DTN News - DISPUTED EAST CHINA SEA REGION SENKAKU / DIAOYU ISLANDS: As Dispute Over Islands Escalates, Japan And China Send Fighter Jets To The Scene
**China has overtaken Japan as the world's second-biggest economy and becoming a furious dragon with its newly acquired militarily and financially might by adding large numbers of warships, submarines, fighter jets to its offensive arsenal.
China has territorial disputes with most of its neighboring countries as far flung  Arunachal Pradesh, India.,  with Japan in the East China Sea and with Vietnam and the Philippines in the South China Sea. 
 China should be aware by flexing its military muscle and bullying its neighbors, can have an  adverse effect  being surrounded by anti-China and unfriendly neighbors would eventually effect its economic and financial progress creating havoc in its society and the world has witnessed the break-up of Soviet Union and hoping the same is not being replayed. By DTN News
Source: DTN News - - This article compiled by Roger Smith from reliable sources By Jane Perlez - The New York Times
(NSI News Source Info) TORONTO, Canada - January 19, 2013: The action in the skies over the East China Sea started simply enough.

Last week, the Chinese government sent a civilian surveillance plane, a twin propeller aircraft, to fly near the uninhabited islands at the heart of a growing feud between China and Japan. Tokyo, in response, ordered F-15 fighter jets to take a look at what it considered Chinese meddling. The Chinese then sent their own fighters.
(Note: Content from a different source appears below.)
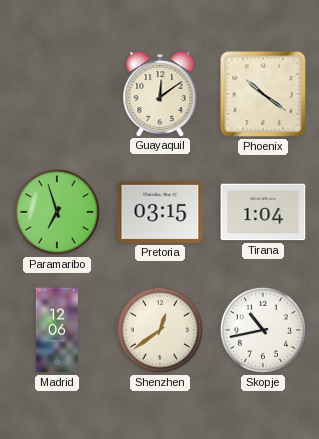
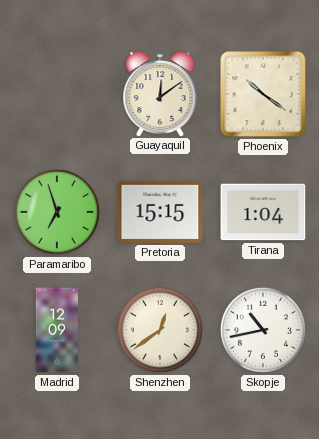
Pretoria: 03:15 -> 15:15
Madrid: 12:06 -> 12:09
It was the first time that supersonic Chinese and Japanese military fighters were in the air together since the dispute over the islands erupted last year, significantly increasing the risk of a mistake that could lead to armed conflict at a time when both countries, despite their mutual economic interests, are going through a period of heightened nationalism that recalls their longstanding regional rivalry.

The escalation comes amid a blast of belligerent discourse in China and as the Obama administration has delayed a visit to Washington requested by Shinzo Abe, the new prime minister of Japan, the United States’ main ally in Asia. After the rebuff, Mr. Abe announced that he would embark on a tour of Southeast Asia intended to counter China’s influence in the region. On Friday, as Mr. Abe cut short his trip to return to Tokyo to deal with the hostage crisis in Algeria, Secretary of State Hillary Rodham Clinton said in Washington that Mr. Abe would meet with President Obama in the second half of February.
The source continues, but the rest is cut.